We know, we are embedded in this belief, that the age of the Enlightenment was addicted to reason, to optimism, to humanitarianism, to secularism, to rising expectations, and that its self appointed spokespeople, almost all men, the philosophes, were a collection of irresponsible literary men, like Voltaire, or unworldly professors, like Kant, or shallow politician-philosophers, like Jefferson, all guilty of first arousing and then encouraging unjustified expectations.
If this portrait were accurate, the age of the Enlightenment would be nothing more than a condition to which it would be pointless to aspire. And the reforming program of the philosophes would be nothing better than a fantasy that once aroused false hopes, and as its inescapable consequence, produced real despair. At best the Enlightenment would be irrelevant; at worst, it would be pernicious.
But the portrait is, in fact, badly distorted. Each of its lines must be redrawn and assigned new significance. And it is important to undertake theis corrective activity. Santayana once said that those who do not learn from the past will be condemned to repeat it. And those who do not understand the past will be unable to learn from it.

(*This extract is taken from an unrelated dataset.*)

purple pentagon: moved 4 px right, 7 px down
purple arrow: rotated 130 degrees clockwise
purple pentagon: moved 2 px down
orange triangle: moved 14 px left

“Enlightenment” is the name given to two distinct but interdependent entities. It is the name of an age, the eighteenth century all across Europe and the European colonies in the New World, and at the same time, the name of a movement that pervaded and came to dominate that age: a movement of philosophes. The two Enlightenments were not the same; Kant, with his customary acuteness, called his age an age of enlightenment, but not an enlightened age; there was, in other words, a great deal of work for reforming, critical philosophes to do.

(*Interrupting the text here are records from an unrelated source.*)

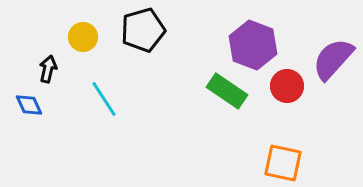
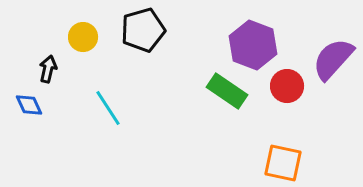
cyan line: moved 4 px right, 9 px down
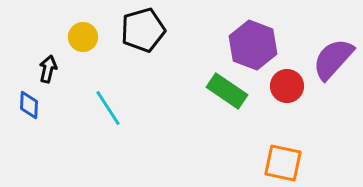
blue diamond: rotated 28 degrees clockwise
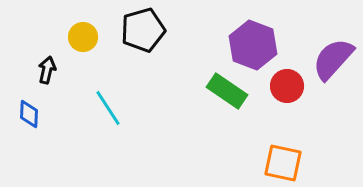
black arrow: moved 1 px left, 1 px down
blue diamond: moved 9 px down
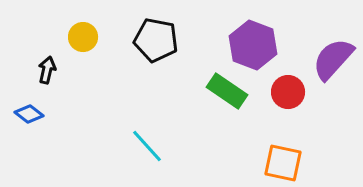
black pentagon: moved 13 px right, 10 px down; rotated 27 degrees clockwise
red circle: moved 1 px right, 6 px down
cyan line: moved 39 px right, 38 px down; rotated 9 degrees counterclockwise
blue diamond: rotated 56 degrees counterclockwise
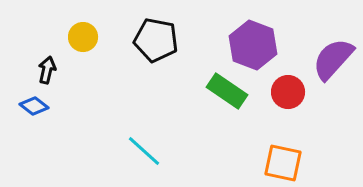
blue diamond: moved 5 px right, 8 px up
cyan line: moved 3 px left, 5 px down; rotated 6 degrees counterclockwise
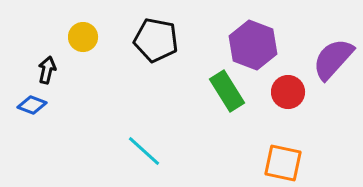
green rectangle: rotated 24 degrees clockwise
blue diamond: moved 2 px left, 1 px up; rotated 16 degrees counterclockwise
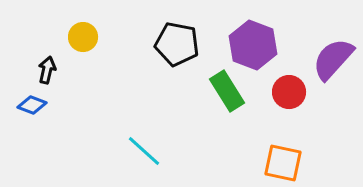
black pentagon: moved 21 px right, 4 px down
red circle: moved 1 px right
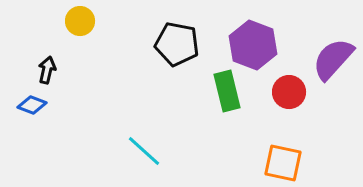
yellow circle: moved 3 px left, 16 px up
green rectangle: rotated 18 degrees clockwise
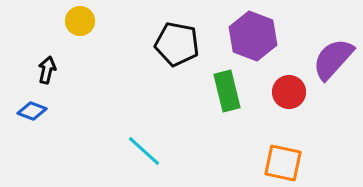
purple hexagon: moved 9 px up
blue diamond: moved 6 px down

The age of Enlightenment was an age of hope among other things. The hope that radiated from scientists and philosophers captured the imagination of a wide public. More and more men came to feel a sense of power over their environment and over their individual destinies. This hope arose from a number of sources, and it was this confluence of elements that made it so appealing. Not merely professional optimists like Condorcet, but hardened realists and unsparing critics of optimism like John Adams, found their age a time that offered solid grounds for self-confidence.

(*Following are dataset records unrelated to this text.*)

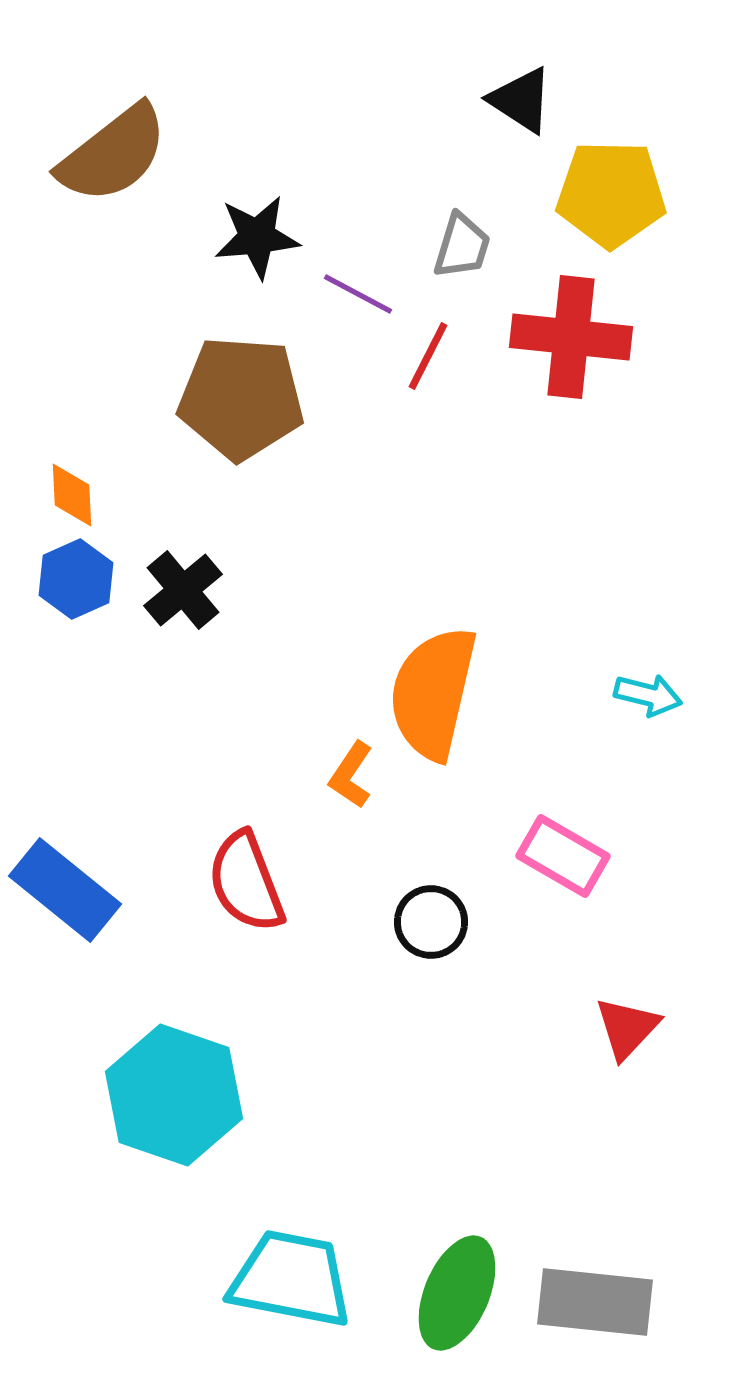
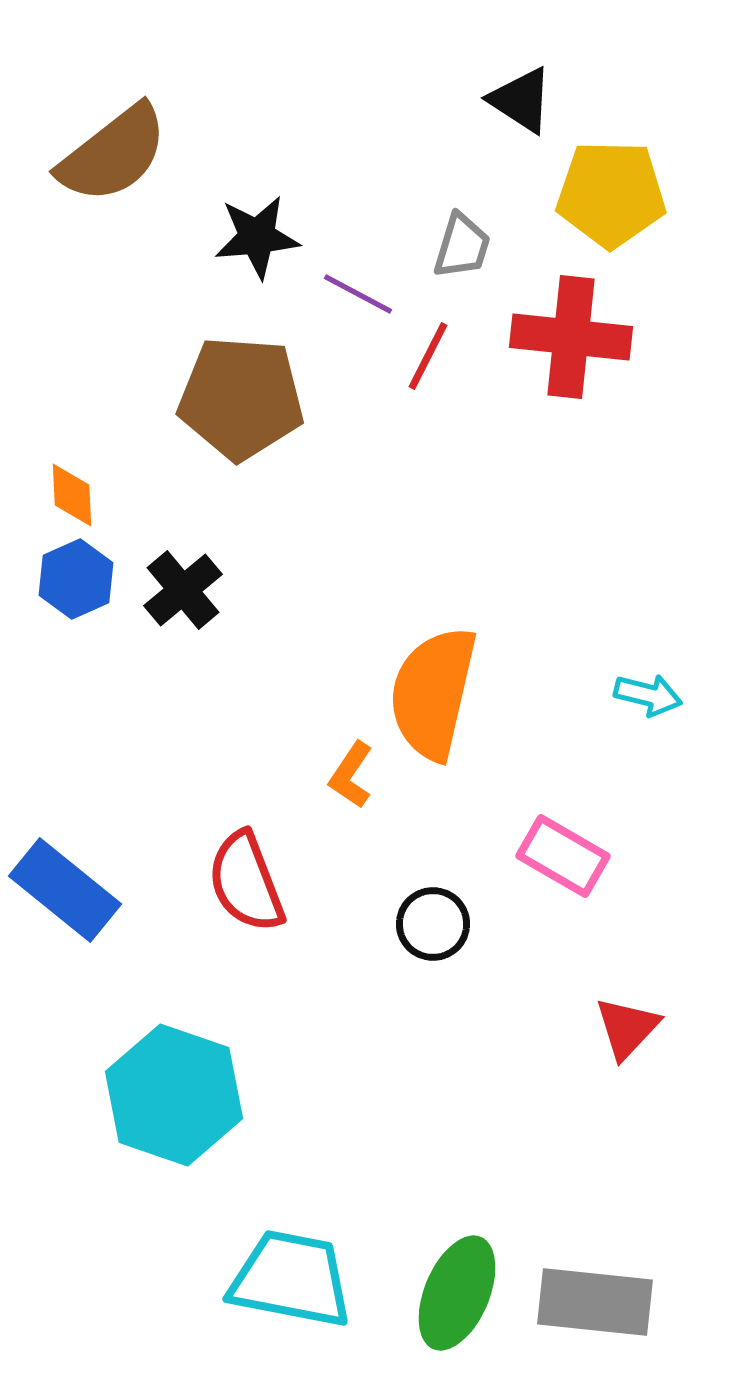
black circle: moved 2 px right, 2 px down
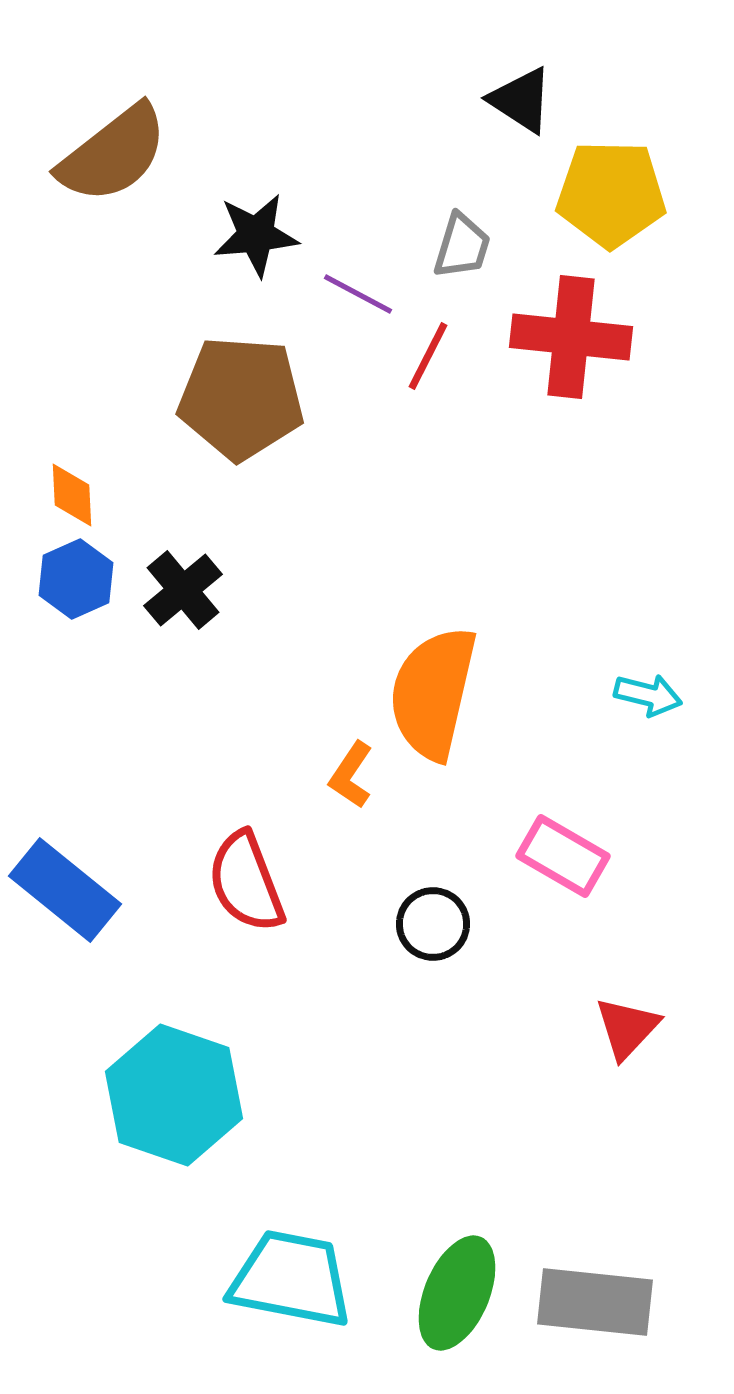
black star: moved 1 px left, 2 px up
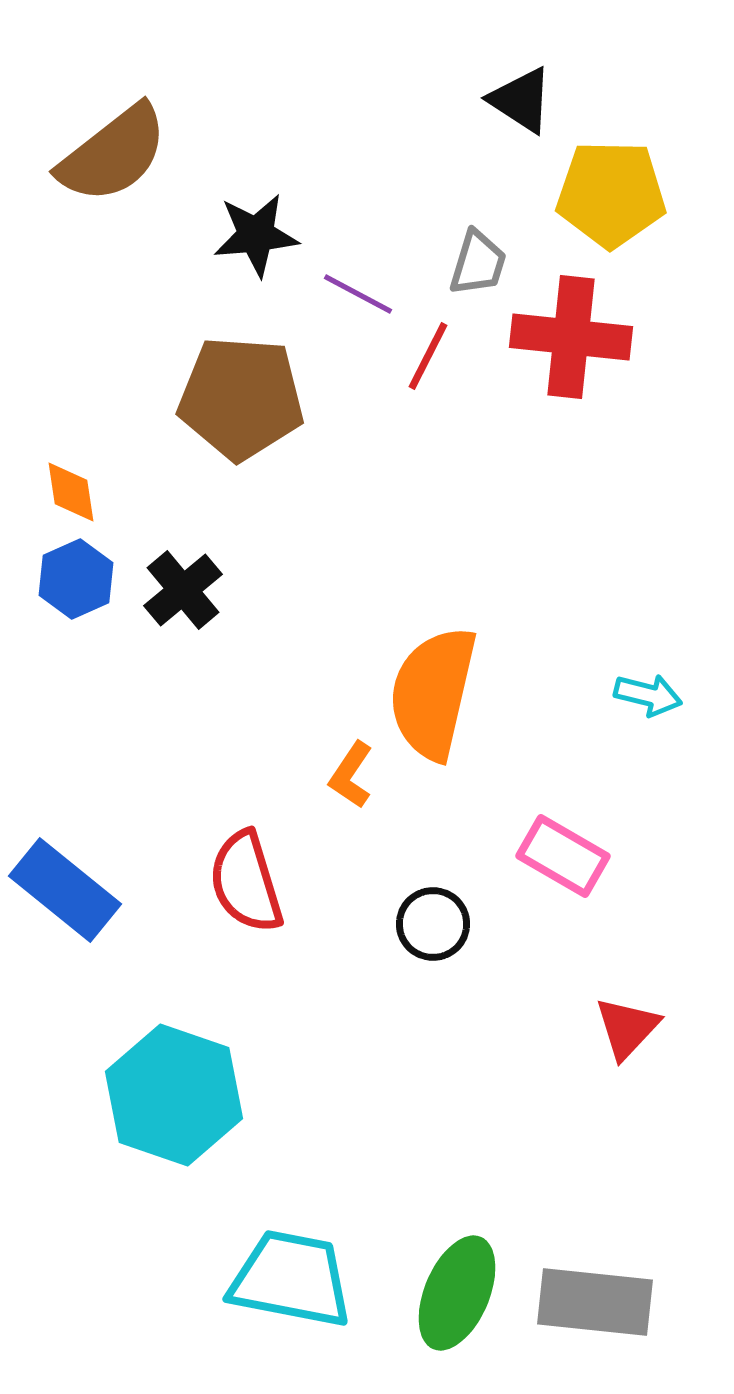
gray trapezoid: moved 16 px right, 17 px down
orange diamond: moved 1 px left, 3 px up; rotated 6 degrees counterclockwise
red semicircle: rotated 4 degrees clockwise
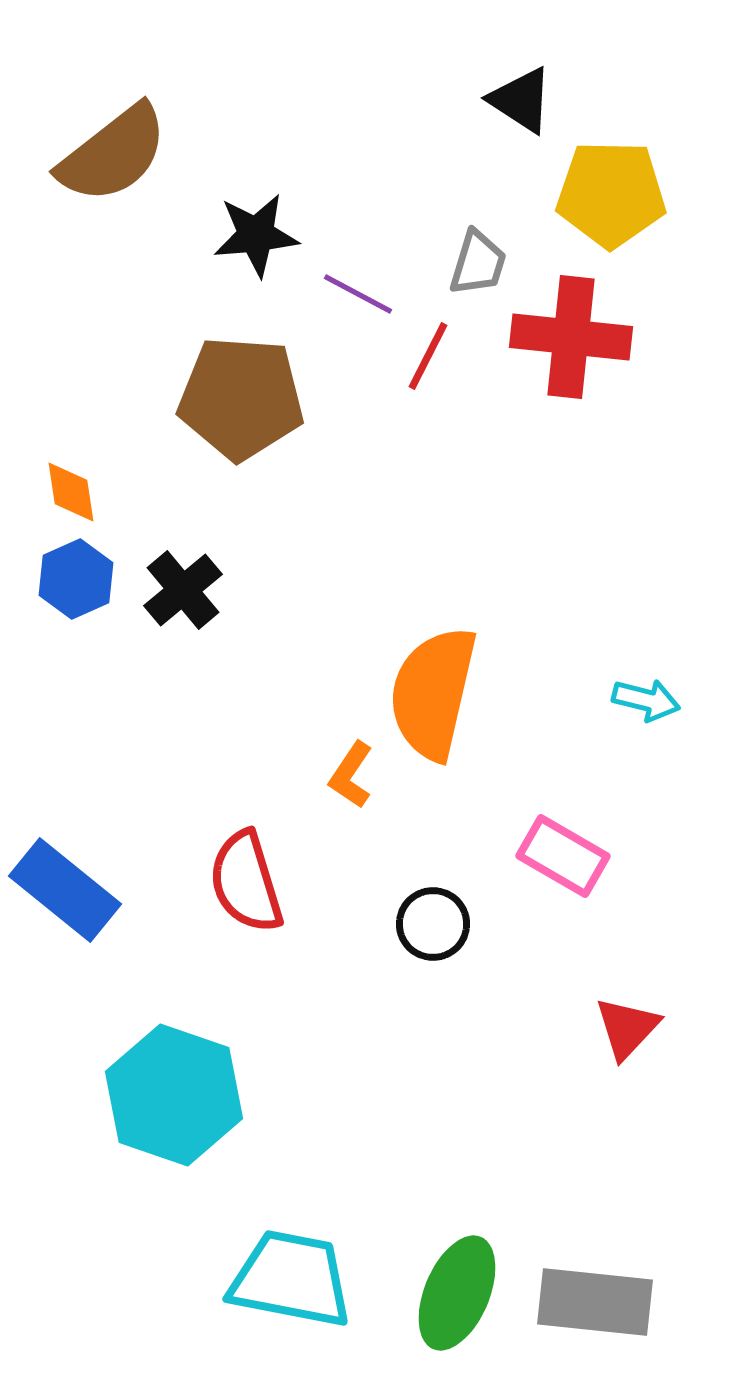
cyan arrow: moved 2 px left, 5 px down
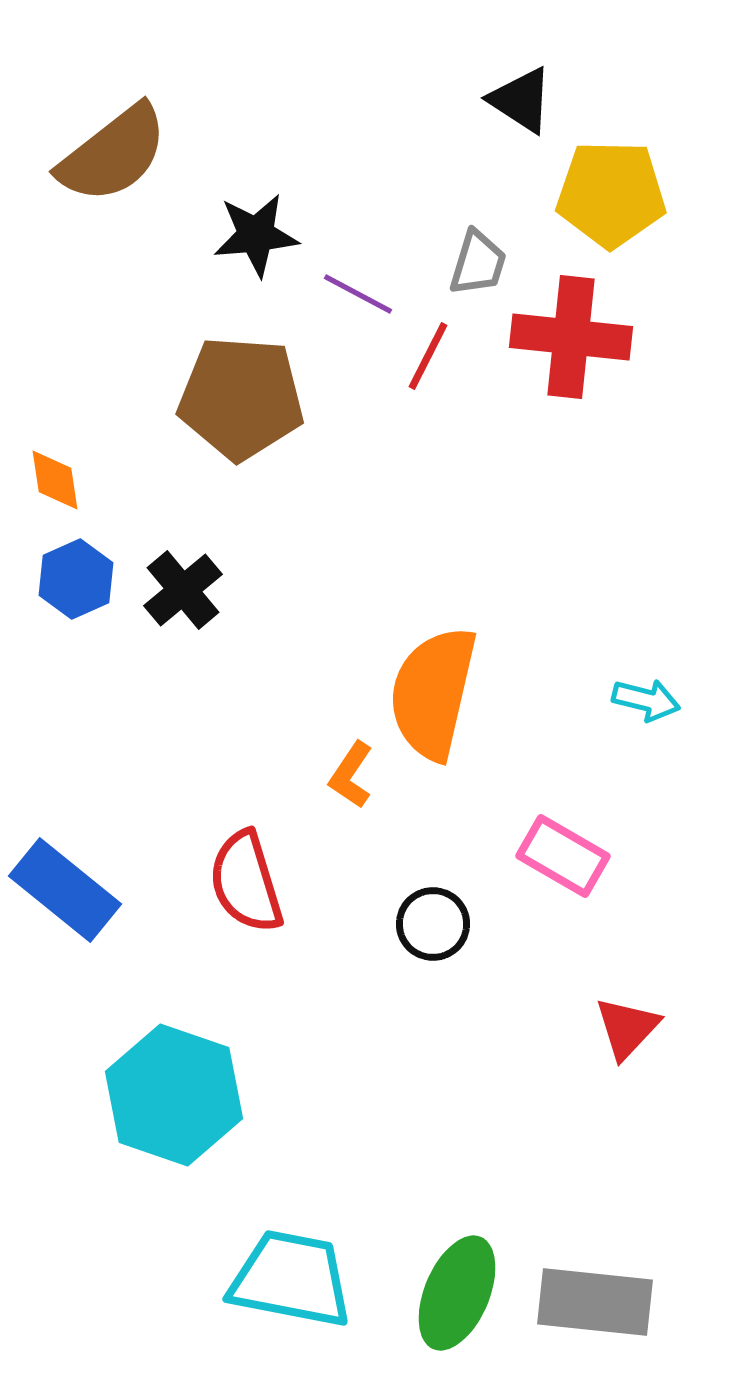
orange diamond: moved 16 px left, 12 px up
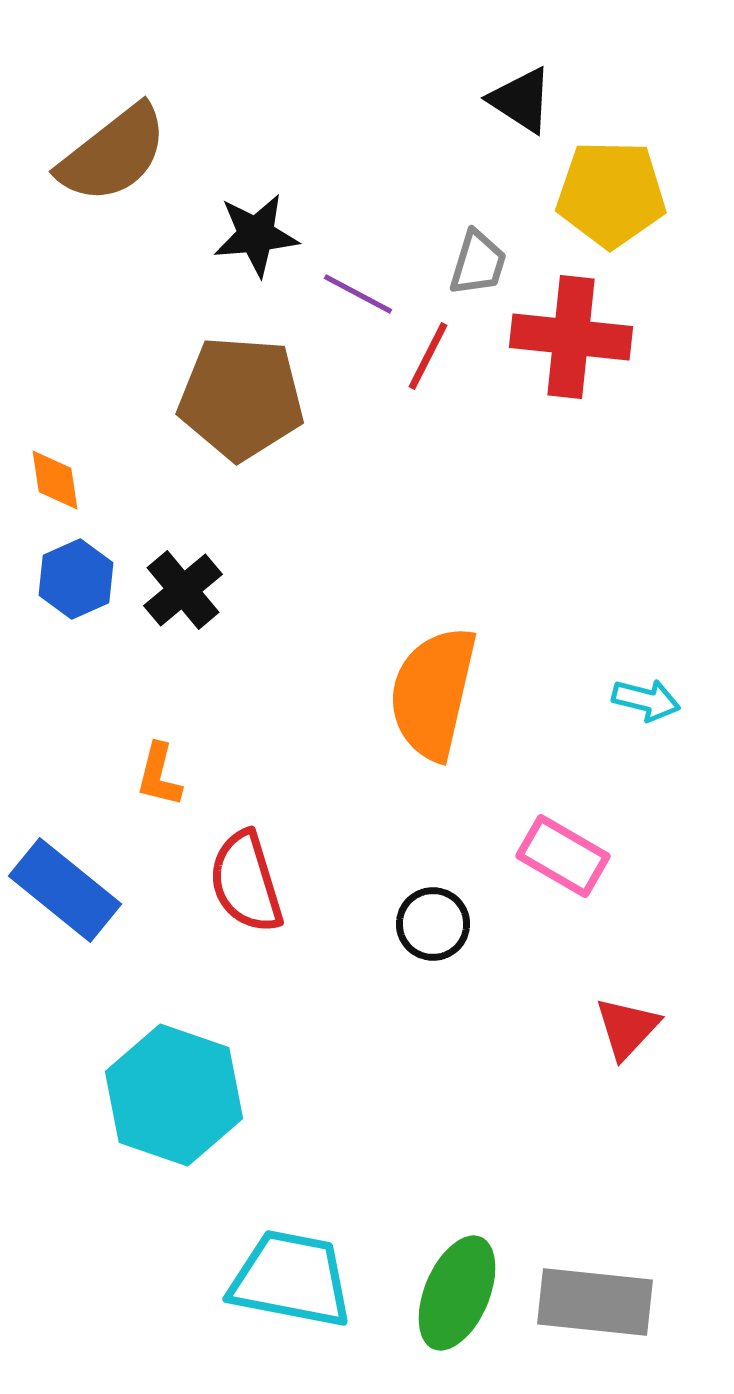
orange L-shape: moved 192 px left; rotated 20 degrees counterclockwise
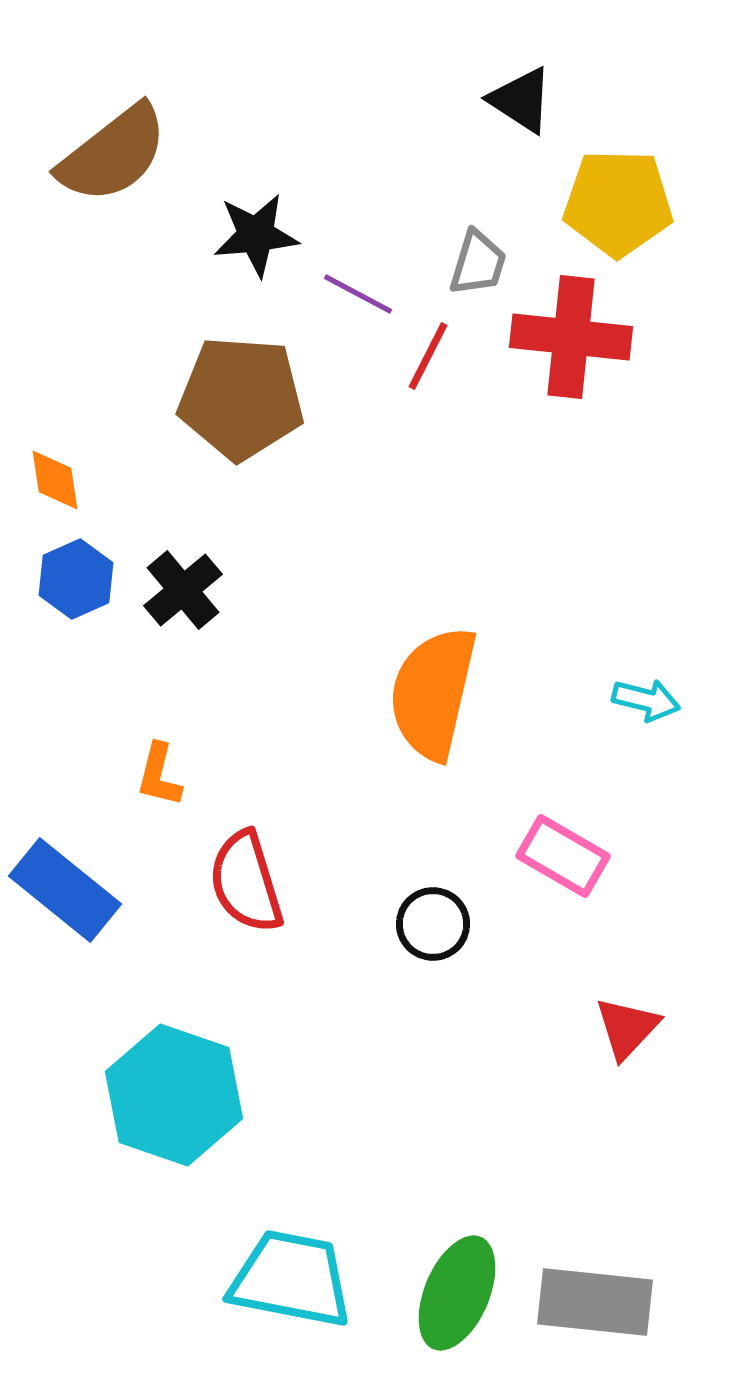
yellow pentagon: moved 7 px right, 9 px down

Science, and its companion, technology, were opening new, exhilarating vistas into a life that might be longer, easier, pleasanter, safer, than life had ever been before. Science, too, with its spectacular successes, suggested a dependable method for acquiring knowledge outside the increasingly specialized realms of physics or astronomy.
Few philosophes were presumptuous enough to deny their forbears all capacity for fruitful thinking, but the scientific thinking of their own day struck them as being a new instrument, far more powerful, far more accurate, than any intellectual instrument ever devised. Scientific thinking was unprecedented and unique in commanding the unanimous assent of informed minds. As the French physiocrats put it, a little quaintly, Euclid had been, the greatest despot that ever lived; his propositions had compelled the agreement of all men of intelligence and goodwill. Philosophy, the philosophes argued, ought to imitate the exact sciences and produce ideas that could be corrected, refined, and improved upon, so that they could be universally accepted as no philosophical system or theological doctrine had ever been or could ever be accepted.